Belfast must ‘buy-in’ to make up for lost time on development
If development planning in Belfast only needed a well-informed ‘wish list’, Belfast would be top of the international league table.
A long-term development plan is needed that prioritises proposals so that cause and effect relationships are considered, costs and benefits are evaluated, responsibilities of different sectors and official agencies are separately identified and allocated, funding is organised, and the various stakeholders ‘buy-in’ for their contribution.
The recent ‘Initial Directions’ consultation for Belfast city centre including about 50 development strategies shows the wide ranging agenda.
The author, Joe Berridge of Urban Strategies, lists as one of his top five actions the need to develop a modern transport hub for railway and bus services based on a major investment linked to Great Victoria Street — formerly the terminus of the Great Northern Railway, before Belfast Central Station was conceived.

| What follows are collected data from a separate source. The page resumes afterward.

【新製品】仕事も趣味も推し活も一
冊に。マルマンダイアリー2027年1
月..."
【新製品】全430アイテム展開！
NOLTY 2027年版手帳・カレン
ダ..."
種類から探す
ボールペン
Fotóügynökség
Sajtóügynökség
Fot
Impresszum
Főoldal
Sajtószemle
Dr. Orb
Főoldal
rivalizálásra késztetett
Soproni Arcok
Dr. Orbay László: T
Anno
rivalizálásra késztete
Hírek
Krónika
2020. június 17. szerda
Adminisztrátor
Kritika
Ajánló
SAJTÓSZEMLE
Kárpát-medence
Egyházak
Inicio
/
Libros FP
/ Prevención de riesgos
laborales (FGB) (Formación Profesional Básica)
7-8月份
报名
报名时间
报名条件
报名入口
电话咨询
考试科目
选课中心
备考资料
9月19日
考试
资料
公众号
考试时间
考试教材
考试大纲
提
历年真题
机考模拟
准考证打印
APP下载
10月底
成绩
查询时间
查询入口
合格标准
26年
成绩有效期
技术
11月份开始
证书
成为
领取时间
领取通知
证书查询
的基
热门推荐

Elsewhere, as an aid to maximise tourism activity, he asks for work with the George Best Belfast City Airport “to understand missing markets and new connections (to attract) business conference tourism”. In a potentially conflicting suggestion, he also asks for work to resolve passport and visa issues inhibiting easy access to Dublin airport.
Other projects identified to support the city centre development include:
- The new University of Ulster campus on York Street, which acknowledges the impact of the York Street Interchange, linking the Westlink, M2 and M3.
- The potential to be derived from a relocation of the BBC to a new site, possibly close to the new University of Ulster.
- A new museum or gallery (in one of five possible sites).
- Improved infrastructure along the River Lagan corridor.
Successful city development will depend on a widespread ‘buy-in’ for a sequence of steps where limited resources must be stretched to give maximum impact.
Belfast City Council can be congratulated because it has made an important start. Arguably, the start is overdue. However, now that more planning powers are being devolved to local government, this makes the initiative more logical. Stormont departments must now contribute to an integrated series of policies where local government takes the lead.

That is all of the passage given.